_Instructions for the task_
Begin at the top of the records below and return each line exactly through the line with "donde lo han". Skip pictures.

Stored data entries
====================

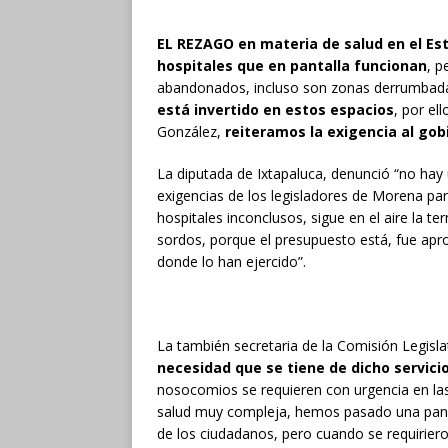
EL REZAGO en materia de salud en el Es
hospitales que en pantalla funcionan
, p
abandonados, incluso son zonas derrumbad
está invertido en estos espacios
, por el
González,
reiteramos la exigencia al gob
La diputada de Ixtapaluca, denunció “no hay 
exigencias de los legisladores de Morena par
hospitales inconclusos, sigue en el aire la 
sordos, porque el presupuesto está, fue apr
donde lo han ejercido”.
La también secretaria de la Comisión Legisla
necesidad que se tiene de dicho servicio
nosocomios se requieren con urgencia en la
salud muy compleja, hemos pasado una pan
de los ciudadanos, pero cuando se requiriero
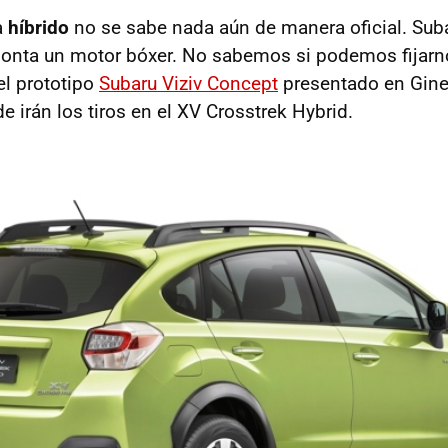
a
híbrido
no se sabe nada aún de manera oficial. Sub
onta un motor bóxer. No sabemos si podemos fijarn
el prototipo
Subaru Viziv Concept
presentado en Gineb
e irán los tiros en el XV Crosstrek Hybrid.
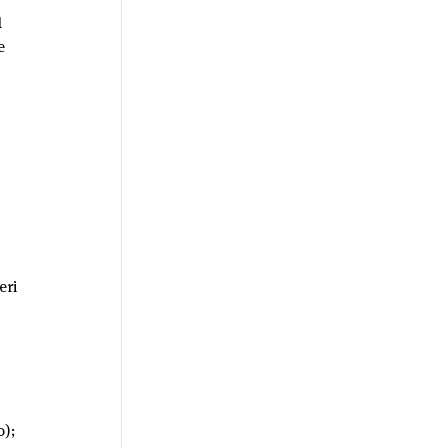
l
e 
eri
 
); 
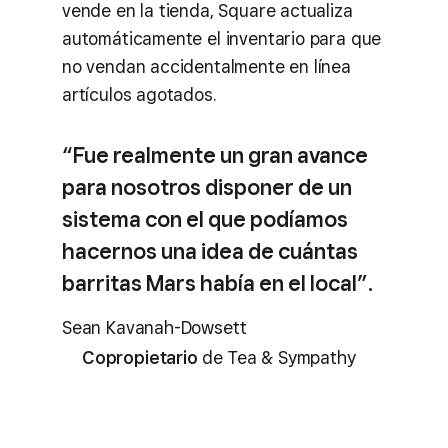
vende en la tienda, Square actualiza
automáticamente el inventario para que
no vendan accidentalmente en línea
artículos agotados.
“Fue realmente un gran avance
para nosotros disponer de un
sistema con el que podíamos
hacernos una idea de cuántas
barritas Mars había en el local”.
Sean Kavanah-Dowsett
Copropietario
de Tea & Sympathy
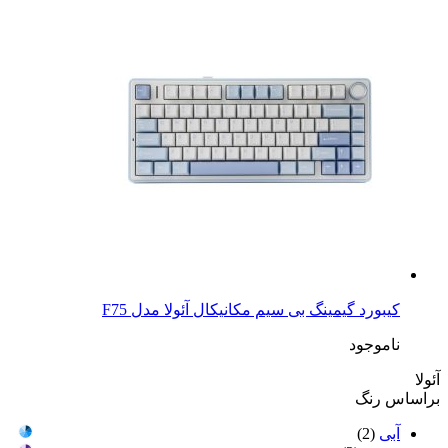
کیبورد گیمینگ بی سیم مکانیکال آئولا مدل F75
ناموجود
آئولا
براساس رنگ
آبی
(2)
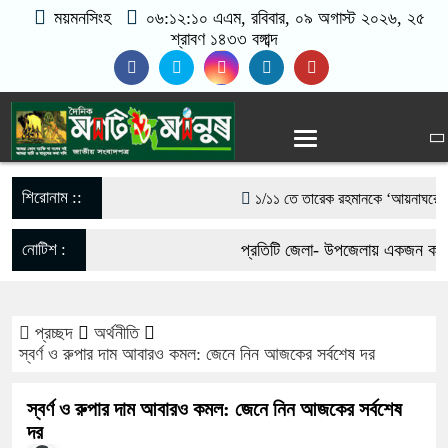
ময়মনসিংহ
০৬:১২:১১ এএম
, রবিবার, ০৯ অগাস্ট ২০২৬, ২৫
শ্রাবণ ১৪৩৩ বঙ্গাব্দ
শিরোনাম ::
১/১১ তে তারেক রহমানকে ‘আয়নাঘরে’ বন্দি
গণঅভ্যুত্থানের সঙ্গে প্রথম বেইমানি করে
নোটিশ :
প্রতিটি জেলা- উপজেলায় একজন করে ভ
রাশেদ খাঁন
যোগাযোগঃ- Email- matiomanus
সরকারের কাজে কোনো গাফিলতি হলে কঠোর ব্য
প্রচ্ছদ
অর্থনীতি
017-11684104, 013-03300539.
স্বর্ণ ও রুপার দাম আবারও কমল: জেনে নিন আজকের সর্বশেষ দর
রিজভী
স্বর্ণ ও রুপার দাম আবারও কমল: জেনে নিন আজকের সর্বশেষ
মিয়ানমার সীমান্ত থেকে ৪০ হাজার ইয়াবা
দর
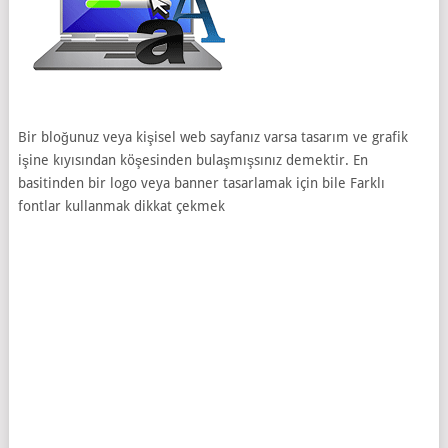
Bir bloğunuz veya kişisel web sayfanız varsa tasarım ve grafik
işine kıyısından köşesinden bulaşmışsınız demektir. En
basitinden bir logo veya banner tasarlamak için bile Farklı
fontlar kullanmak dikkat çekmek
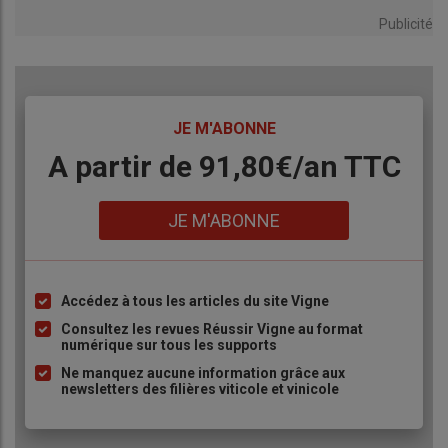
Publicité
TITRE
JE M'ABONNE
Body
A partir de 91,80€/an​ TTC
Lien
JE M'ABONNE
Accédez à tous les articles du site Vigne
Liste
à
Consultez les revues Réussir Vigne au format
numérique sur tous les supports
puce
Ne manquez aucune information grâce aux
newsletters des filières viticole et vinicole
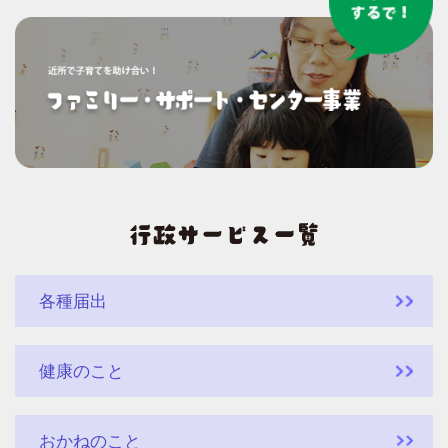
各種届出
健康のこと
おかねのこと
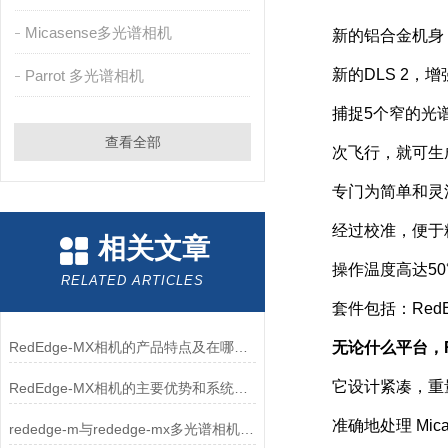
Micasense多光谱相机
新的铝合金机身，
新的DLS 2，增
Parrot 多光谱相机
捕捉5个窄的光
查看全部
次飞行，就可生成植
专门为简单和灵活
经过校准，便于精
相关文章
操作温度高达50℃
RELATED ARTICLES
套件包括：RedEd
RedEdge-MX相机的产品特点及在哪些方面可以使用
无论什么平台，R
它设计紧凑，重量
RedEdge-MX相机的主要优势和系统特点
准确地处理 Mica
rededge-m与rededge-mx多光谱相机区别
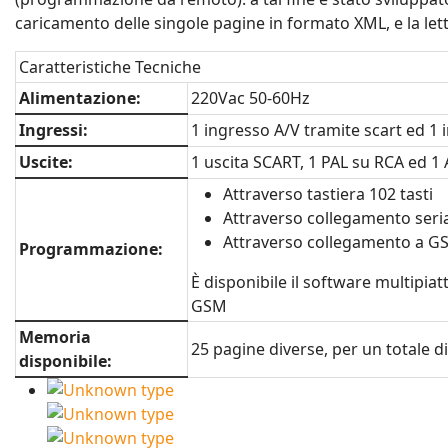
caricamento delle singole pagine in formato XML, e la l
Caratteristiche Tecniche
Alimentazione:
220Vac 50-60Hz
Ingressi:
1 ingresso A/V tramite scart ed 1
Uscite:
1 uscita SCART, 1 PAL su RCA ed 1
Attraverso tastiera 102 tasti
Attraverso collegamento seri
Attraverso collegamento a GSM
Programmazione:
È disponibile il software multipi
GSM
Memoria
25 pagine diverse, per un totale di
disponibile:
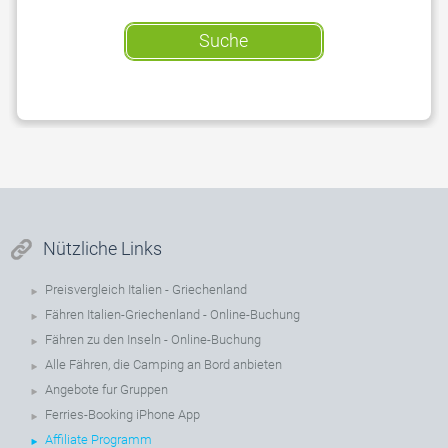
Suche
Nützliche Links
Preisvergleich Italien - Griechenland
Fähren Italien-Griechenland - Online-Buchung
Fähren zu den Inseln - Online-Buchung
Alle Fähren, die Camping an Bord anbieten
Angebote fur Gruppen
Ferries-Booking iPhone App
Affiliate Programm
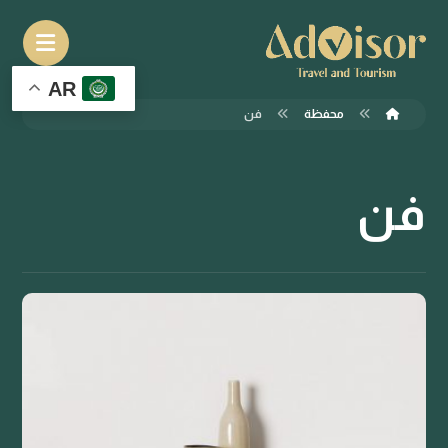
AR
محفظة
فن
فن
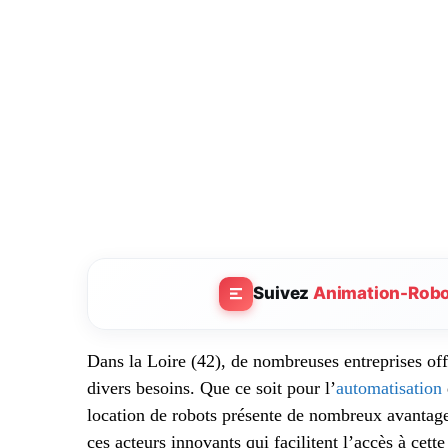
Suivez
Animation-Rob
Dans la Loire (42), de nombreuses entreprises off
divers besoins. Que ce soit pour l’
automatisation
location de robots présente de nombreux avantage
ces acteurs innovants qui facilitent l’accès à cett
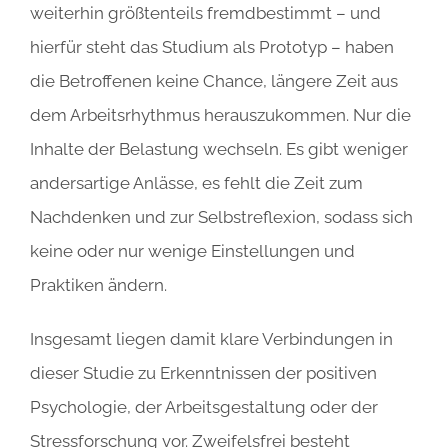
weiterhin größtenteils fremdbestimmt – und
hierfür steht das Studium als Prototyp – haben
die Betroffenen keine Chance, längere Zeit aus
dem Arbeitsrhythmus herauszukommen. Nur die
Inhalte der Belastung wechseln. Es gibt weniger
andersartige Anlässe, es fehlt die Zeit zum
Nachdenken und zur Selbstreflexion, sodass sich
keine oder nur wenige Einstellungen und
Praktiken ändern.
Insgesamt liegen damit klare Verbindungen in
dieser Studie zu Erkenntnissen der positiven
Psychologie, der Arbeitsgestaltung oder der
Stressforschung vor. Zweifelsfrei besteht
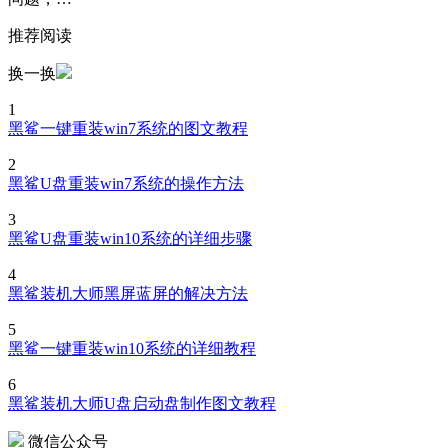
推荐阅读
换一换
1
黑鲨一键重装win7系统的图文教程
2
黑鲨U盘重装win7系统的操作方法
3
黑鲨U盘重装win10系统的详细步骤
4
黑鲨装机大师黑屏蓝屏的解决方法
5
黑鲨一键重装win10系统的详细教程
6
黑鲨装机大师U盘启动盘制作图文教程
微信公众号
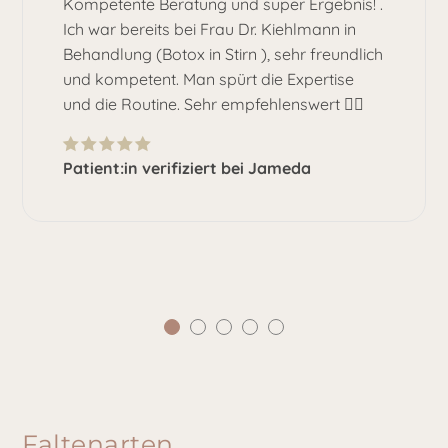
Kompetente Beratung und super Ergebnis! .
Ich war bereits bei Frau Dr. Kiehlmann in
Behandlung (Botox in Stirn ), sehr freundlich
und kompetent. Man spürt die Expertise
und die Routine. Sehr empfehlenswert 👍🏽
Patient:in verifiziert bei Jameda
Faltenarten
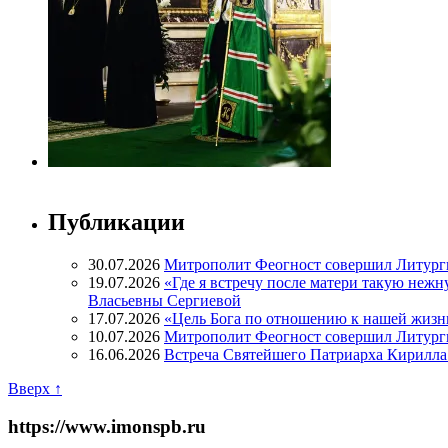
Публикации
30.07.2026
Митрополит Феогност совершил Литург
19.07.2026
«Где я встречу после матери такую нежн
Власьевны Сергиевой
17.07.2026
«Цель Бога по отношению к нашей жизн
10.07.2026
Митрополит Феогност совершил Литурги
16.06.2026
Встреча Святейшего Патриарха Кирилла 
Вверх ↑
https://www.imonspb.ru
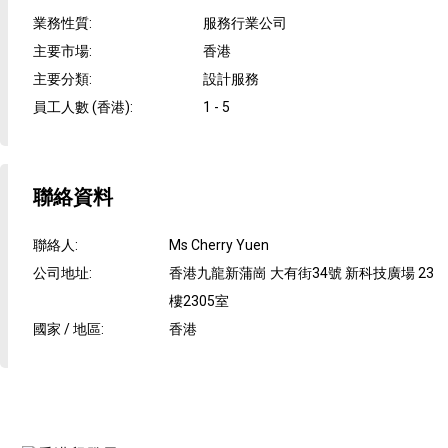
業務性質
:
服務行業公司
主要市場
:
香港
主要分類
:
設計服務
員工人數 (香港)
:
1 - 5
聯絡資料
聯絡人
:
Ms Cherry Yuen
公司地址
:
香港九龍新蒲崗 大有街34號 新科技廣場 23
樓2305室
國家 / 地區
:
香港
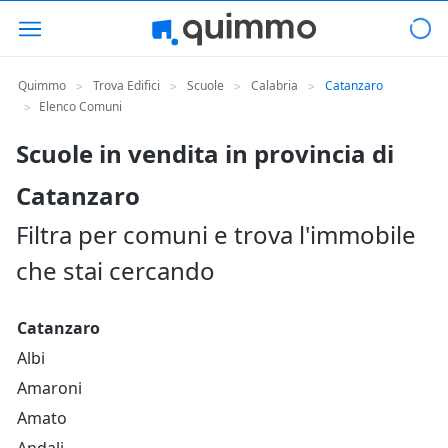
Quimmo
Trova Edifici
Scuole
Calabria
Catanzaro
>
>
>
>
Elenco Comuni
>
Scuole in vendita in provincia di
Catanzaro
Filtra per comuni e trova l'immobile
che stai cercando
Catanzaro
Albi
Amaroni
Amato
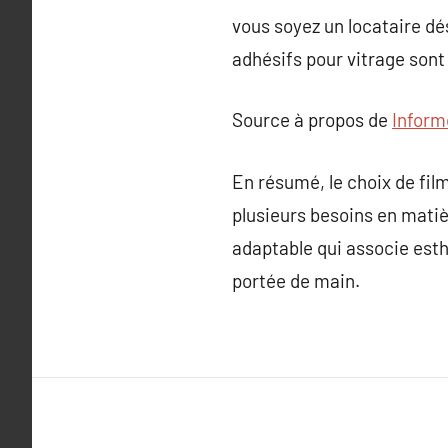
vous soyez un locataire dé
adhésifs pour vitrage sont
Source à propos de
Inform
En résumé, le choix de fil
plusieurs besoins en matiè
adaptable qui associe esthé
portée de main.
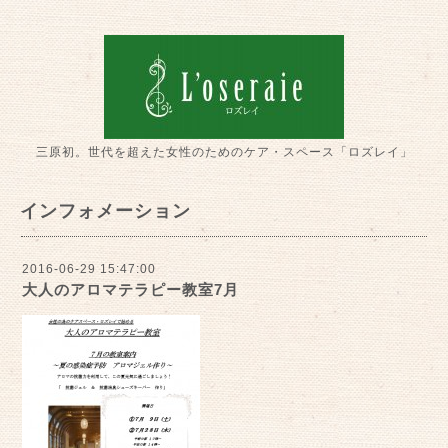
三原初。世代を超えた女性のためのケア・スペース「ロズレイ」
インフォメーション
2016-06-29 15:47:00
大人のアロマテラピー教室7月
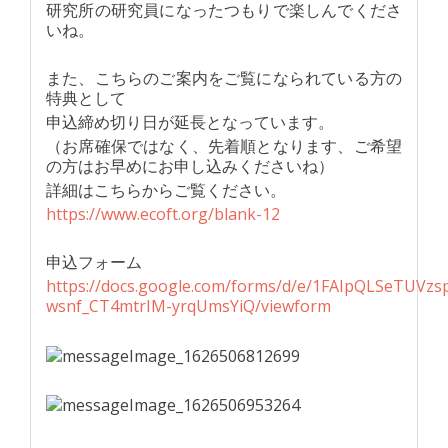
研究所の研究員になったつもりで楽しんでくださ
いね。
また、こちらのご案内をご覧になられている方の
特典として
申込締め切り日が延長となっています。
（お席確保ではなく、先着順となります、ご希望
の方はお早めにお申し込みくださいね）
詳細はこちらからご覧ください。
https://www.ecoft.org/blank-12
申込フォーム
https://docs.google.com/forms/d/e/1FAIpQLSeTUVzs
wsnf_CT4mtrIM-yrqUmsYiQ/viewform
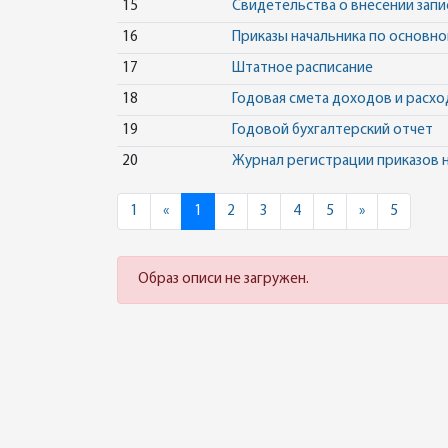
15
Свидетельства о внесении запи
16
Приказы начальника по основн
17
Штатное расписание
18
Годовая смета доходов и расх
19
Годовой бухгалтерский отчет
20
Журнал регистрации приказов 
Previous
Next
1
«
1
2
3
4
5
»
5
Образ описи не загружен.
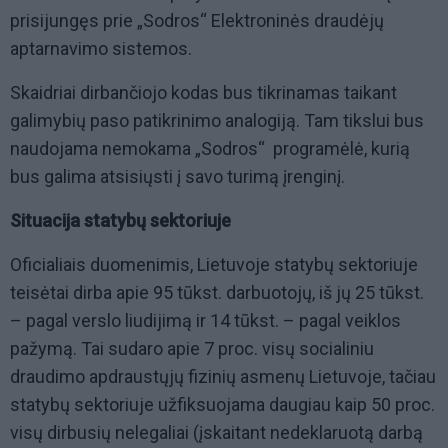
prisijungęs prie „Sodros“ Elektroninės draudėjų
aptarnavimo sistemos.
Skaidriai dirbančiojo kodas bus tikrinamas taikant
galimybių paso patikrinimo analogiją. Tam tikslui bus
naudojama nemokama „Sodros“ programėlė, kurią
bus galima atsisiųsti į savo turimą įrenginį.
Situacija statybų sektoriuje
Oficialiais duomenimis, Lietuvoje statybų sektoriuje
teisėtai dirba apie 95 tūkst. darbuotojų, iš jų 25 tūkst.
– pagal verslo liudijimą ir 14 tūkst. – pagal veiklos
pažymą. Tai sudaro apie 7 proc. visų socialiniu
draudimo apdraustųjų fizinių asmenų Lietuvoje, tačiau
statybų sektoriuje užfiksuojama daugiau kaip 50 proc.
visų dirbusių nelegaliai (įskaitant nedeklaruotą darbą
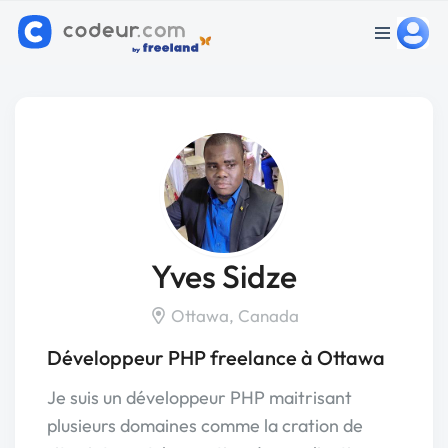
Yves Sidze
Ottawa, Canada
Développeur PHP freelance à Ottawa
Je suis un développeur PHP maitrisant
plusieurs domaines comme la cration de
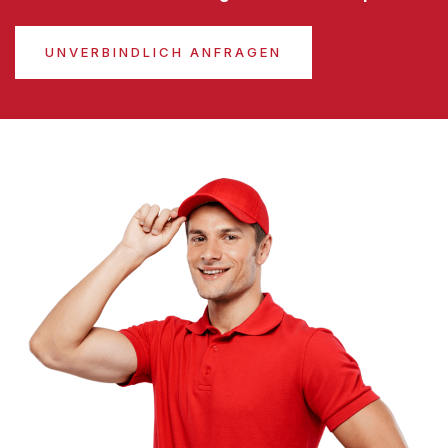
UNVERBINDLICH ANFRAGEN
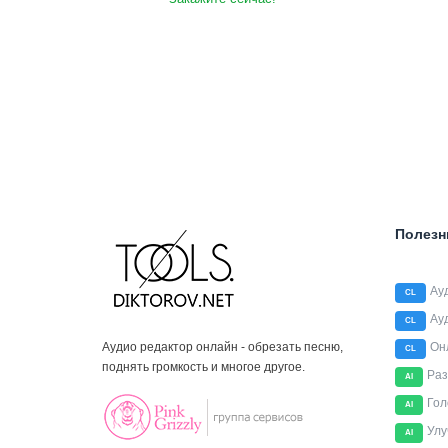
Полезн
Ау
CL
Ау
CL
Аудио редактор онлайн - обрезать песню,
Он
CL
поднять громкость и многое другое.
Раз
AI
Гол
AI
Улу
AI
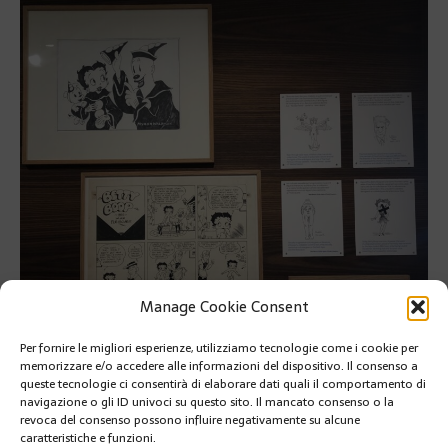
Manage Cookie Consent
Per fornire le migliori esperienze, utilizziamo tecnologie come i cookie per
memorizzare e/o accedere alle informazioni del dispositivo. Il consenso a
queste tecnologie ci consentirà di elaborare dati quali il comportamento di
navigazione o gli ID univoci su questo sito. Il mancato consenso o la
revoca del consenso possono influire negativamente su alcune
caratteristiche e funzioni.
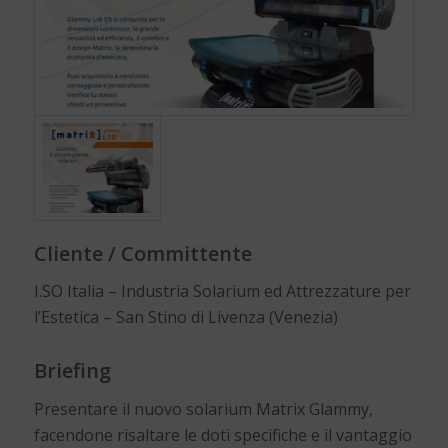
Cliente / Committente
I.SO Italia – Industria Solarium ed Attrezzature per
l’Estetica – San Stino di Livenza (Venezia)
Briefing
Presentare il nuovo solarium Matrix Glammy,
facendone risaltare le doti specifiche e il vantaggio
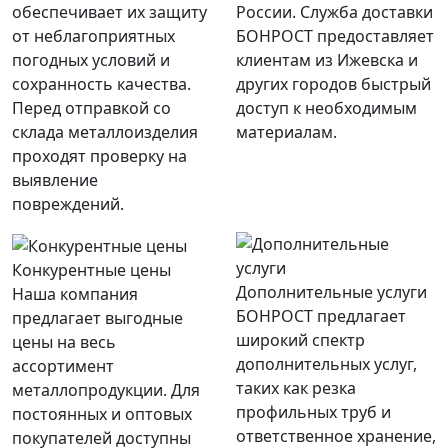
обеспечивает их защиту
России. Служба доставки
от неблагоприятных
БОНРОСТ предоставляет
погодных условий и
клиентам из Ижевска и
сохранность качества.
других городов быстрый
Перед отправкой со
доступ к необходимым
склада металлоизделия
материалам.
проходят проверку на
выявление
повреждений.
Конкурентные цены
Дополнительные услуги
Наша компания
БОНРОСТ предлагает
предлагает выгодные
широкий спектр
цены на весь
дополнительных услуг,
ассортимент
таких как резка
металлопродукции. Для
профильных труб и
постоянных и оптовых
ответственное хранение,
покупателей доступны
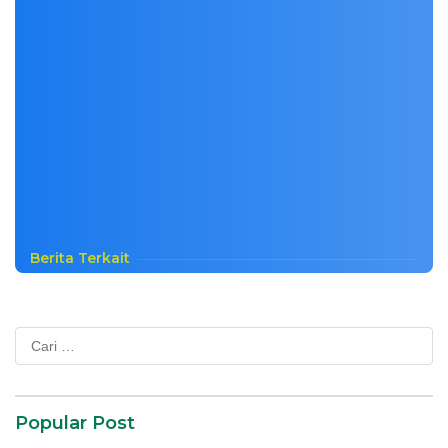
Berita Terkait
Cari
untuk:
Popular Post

====================

_Answer_
EL REZAGO en materia de salud en el Es
hospitales que en pantalla funcionan
, p
abandonados, incluso son zonas derrumbad
está invertido en estos espacios
, por el
González,
reiteramos la exigencia al gob
La diputada de Ixtapaluca, denunció “no hay 
exigencias de los legisladores de Morena par
hospitales inconclusos, sigue en el aire la 
sordos, porque el presupuesto está, fue apr
donde lo han ejercido”.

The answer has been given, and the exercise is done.